- _PROBLEM TO WORK ON_: "Target: 'inferior vena" appears in one line of the listing below; retype that line and every later line exactly, stopping at the end, and nothing else.

- _GIVEN INFORMATION_:
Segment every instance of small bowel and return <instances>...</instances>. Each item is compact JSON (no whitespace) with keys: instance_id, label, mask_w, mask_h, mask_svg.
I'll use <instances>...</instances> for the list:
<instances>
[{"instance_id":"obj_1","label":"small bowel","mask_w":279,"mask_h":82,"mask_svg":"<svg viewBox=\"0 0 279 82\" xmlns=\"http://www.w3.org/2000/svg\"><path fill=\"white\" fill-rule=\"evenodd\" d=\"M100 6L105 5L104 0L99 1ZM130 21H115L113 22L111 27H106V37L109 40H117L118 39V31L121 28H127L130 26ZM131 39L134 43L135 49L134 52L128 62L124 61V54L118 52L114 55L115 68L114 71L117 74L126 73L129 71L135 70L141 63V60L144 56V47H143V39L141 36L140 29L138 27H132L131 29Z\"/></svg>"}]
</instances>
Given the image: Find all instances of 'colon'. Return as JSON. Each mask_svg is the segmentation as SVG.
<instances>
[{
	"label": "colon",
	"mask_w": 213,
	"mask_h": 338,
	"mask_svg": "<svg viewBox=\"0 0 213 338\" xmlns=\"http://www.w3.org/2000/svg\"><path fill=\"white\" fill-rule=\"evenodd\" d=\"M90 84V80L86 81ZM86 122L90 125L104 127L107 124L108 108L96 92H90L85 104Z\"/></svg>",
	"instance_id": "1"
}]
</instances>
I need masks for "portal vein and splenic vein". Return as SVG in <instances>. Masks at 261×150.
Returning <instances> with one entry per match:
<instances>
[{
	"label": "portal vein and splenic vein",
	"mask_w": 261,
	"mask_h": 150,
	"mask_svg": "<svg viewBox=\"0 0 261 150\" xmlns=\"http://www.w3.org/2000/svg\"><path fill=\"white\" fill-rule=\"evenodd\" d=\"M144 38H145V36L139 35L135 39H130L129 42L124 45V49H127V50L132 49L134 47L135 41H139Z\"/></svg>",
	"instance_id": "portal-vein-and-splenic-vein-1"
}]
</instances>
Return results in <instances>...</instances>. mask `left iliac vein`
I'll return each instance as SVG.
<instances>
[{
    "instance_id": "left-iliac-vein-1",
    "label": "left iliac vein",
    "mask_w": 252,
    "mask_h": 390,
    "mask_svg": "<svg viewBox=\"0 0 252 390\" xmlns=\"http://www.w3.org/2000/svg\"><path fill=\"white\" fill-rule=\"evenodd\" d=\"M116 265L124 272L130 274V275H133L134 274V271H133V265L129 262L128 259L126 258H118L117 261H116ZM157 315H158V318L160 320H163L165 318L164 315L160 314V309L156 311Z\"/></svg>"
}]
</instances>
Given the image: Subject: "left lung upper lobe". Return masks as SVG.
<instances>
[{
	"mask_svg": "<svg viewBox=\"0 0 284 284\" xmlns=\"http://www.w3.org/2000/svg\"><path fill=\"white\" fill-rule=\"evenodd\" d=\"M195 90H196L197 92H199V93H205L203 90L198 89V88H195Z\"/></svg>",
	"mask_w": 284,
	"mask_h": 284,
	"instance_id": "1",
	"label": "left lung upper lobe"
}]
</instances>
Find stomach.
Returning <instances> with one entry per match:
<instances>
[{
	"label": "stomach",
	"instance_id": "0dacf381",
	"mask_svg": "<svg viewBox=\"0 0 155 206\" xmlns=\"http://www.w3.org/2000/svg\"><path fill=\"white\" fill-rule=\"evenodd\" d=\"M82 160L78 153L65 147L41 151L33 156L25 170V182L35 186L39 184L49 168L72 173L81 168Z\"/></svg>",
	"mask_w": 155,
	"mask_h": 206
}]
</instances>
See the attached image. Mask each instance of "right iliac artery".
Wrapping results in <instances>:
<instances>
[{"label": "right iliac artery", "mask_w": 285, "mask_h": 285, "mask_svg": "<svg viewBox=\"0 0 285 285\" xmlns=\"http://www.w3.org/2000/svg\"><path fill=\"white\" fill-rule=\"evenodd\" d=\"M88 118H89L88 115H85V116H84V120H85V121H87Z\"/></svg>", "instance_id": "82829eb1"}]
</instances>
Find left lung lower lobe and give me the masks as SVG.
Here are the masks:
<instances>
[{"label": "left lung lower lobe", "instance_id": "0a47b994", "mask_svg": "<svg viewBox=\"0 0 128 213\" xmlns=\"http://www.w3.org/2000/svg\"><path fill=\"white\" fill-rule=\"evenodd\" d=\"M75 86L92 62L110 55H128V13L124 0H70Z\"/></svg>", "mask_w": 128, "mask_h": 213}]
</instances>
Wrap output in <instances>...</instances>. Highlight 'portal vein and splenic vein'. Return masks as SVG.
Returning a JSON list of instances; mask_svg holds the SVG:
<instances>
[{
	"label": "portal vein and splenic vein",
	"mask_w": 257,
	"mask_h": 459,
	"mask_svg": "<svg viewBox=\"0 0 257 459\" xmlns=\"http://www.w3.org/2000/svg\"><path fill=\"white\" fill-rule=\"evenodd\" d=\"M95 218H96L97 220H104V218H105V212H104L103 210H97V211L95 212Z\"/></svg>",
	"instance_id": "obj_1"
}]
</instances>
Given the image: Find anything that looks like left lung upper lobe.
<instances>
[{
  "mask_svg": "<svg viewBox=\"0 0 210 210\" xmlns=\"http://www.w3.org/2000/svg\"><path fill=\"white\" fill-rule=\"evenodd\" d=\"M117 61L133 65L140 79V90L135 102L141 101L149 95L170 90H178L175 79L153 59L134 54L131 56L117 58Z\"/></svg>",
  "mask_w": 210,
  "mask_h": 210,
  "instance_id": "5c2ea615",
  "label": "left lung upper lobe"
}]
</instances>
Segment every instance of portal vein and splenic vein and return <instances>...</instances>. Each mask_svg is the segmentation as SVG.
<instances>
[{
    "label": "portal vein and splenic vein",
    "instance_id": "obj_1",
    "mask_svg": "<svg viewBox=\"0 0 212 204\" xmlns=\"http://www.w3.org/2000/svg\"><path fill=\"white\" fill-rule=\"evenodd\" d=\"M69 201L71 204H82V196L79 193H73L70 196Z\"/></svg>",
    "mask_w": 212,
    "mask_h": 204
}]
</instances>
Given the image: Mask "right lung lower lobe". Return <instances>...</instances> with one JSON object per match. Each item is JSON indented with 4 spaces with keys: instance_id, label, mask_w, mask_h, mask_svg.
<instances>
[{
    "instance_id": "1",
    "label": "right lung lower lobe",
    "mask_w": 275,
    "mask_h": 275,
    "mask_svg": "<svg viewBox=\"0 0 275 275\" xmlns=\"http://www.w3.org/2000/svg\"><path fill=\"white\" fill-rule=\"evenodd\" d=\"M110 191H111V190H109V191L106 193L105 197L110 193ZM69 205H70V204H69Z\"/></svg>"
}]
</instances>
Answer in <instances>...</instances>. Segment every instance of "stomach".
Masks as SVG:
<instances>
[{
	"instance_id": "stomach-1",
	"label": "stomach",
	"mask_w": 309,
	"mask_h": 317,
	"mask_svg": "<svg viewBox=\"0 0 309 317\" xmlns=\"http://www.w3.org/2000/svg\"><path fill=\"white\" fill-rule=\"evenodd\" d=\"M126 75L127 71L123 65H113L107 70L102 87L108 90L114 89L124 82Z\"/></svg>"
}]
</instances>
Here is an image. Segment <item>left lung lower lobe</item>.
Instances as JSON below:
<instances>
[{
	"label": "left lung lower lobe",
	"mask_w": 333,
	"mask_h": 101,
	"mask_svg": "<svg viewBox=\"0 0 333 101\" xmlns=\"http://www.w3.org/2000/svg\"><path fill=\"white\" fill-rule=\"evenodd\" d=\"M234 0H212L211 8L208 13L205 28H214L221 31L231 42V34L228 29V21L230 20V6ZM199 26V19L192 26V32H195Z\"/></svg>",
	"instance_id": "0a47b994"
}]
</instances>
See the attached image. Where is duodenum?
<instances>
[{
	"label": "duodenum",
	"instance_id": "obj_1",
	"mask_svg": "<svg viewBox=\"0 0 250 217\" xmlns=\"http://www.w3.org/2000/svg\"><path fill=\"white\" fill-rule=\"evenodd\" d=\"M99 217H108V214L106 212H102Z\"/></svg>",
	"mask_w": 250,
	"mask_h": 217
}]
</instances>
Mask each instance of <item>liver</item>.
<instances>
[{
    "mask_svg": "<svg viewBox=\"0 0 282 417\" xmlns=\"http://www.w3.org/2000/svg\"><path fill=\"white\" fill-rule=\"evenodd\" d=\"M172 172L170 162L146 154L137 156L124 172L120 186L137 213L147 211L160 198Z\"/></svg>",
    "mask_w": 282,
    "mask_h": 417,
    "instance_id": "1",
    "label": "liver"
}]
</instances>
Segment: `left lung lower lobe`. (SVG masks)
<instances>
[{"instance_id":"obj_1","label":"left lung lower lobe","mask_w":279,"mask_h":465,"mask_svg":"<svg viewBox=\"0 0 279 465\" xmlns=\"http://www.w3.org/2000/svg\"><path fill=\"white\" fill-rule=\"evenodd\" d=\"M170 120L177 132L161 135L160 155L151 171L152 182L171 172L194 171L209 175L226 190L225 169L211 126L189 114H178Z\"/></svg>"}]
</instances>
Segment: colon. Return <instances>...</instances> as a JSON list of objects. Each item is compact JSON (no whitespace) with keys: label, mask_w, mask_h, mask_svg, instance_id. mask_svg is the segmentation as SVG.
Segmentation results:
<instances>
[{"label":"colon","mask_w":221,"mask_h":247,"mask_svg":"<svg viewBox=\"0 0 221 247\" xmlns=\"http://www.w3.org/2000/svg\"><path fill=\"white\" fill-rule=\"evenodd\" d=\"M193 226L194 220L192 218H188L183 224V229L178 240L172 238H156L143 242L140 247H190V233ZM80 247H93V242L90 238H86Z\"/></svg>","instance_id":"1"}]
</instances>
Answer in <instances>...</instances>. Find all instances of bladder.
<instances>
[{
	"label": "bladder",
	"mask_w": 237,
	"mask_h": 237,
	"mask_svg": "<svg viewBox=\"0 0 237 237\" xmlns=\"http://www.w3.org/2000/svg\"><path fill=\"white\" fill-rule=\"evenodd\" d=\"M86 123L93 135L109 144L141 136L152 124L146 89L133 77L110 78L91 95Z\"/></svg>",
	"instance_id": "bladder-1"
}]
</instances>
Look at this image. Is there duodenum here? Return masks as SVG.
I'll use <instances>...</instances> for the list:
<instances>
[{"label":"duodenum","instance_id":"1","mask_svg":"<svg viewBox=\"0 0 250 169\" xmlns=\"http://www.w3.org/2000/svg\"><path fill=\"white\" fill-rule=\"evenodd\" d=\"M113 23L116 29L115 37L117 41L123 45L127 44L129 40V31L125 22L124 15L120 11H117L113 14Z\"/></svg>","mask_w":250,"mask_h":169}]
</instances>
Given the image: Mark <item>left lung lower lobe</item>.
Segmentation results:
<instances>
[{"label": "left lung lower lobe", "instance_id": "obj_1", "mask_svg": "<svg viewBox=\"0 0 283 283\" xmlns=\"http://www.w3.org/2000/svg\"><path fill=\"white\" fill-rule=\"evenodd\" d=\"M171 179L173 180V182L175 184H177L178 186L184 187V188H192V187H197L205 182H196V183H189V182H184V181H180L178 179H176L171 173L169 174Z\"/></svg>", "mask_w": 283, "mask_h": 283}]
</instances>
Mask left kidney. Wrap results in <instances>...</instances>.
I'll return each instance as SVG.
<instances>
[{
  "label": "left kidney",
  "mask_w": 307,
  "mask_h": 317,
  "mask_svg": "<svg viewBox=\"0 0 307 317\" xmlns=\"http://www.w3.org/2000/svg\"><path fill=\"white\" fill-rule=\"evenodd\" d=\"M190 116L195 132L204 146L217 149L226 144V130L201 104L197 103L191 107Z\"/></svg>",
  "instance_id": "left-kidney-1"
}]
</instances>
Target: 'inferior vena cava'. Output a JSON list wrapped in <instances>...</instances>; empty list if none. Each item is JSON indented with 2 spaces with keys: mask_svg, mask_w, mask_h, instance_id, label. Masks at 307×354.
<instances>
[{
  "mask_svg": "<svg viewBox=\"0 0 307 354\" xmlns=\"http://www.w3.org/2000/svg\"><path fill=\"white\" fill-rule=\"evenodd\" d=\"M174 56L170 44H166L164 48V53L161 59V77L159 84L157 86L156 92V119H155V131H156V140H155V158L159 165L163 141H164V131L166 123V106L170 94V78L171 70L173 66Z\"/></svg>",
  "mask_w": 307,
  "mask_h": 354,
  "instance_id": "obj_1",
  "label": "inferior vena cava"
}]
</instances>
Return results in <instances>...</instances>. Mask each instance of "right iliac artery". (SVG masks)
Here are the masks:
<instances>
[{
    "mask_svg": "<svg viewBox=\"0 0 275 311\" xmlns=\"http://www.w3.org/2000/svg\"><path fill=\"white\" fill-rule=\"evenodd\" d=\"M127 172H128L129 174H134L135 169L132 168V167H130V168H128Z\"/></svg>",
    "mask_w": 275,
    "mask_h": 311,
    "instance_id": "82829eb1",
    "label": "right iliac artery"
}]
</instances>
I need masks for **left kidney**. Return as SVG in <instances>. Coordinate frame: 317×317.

- _EXPECTED ANSWER_:
Target: 'inferior vena cava'. Output a JSON list wrapped in <instances>...</instances>; empty list if none. Each item is JSON indented with 2 spaces with keys: mask_svg, mask_w, mask_h, instance_id, label. Masks at 307×354.
<instances>
[{
  "mask_svg": "<svg viewBox=\"0 0 307 354\" xmlns=\"http://www.w3.org/2000/svg\"><path fill=\"white\" fill-rule=\"evenodd\" d=\"M174 56L170 44H166L164 48V53L161 59V77L159 84L157 86L156 92V119H155V131H156V140H155V158L159 165L163 141H164V131L166 123V106L170 94V78L171 70L173 66Z\"/></svg>",
  "mask_w": 307,
  "mask_h": 354,
  "instance_id": "obj_1",
  "label": "inferior vena cava"
}]
</instances>
Return results in <instances>...</instances>. Mask each instance of "right iliac artery". (SVG masks)
Here are the masks:
<instances>
[{
    "mask_svg": "<svg viewBox=\"0 0 275 311\" xmlns=\"http://www.w3.org/2000/svg\"><path fill=\"white\" fill-rule=\"evenodd\" d=\"M127 172H128L129 174H134L135 169L132 168V167H130V168H128Z\"/></svg>",
    "mask_w": 275,
    "mask_h": 311,
    "instance_id": "82829eb1",
    "label": "right iliac artery"
}]
</instances>
I need masks for **left kidney**. Return as SVG in <instances>. Coordinate frame: 317×317.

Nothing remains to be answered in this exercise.